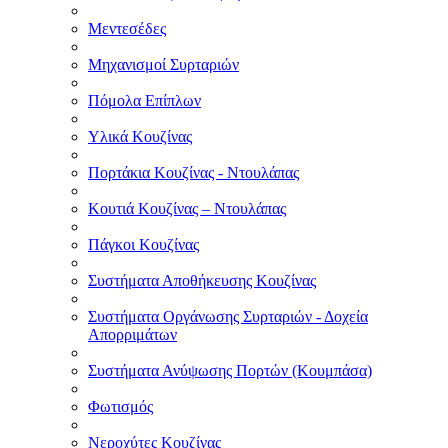
Μεντεσέδες
Μηχανισμοί Συρταριών
Πόμολα Επίπλων
Υλικά Κουζίνας
Πορτάκια Κουζίνας - Ντουλάπας
Κουτιά Κουζίνας – Ντουλάπας
Πάγκοι Κουζίνας
Συστήματα Αποθήκευσης Κουζίνας
Συστήματα Οργάνωσης Συρταριών - Δοχεία
Απορριμάτων
Συστήματα Ανύψωσης Πορτών (Κουμπάσα)
Φωτισμός
Νεροχύτες Κουζίνας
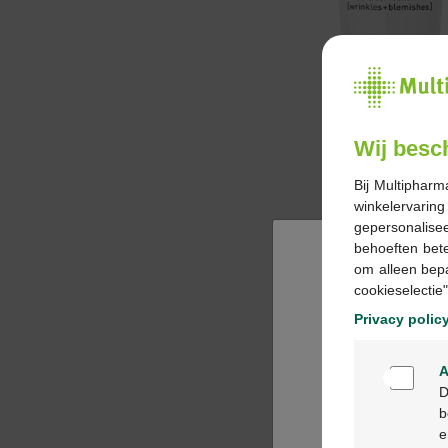
Wij besc
Bij Multipharm
winkelervarin
gepersonalisee
behoeften bet
om alleen bep
cookieselectie"
Privacy polic
A
D
b
e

# # # # #

With all pictures omitted, return the lines from the line containing "Πάγκοι Κουζίνας" through the closing line of the listing above, exactly and inclusive.

Πάγκοι Κουζίνας
Συστήματα Αποθήκευσης Κουζίνας
Συστήματα Οργάνωσης Συρταριών - Δοχεία
Απορριμάτων
Συστήματα Ανύψωσης Πορτών (Κουμπάσα)
Φωτισμός
Νεροχύτες Κουζίνας
Wij besc
Bij Multipharm
winkelervarin
gepersonalisee
behoeften bet
om alleen bep
cookieselectie"
Privacy polic
A
D
b
e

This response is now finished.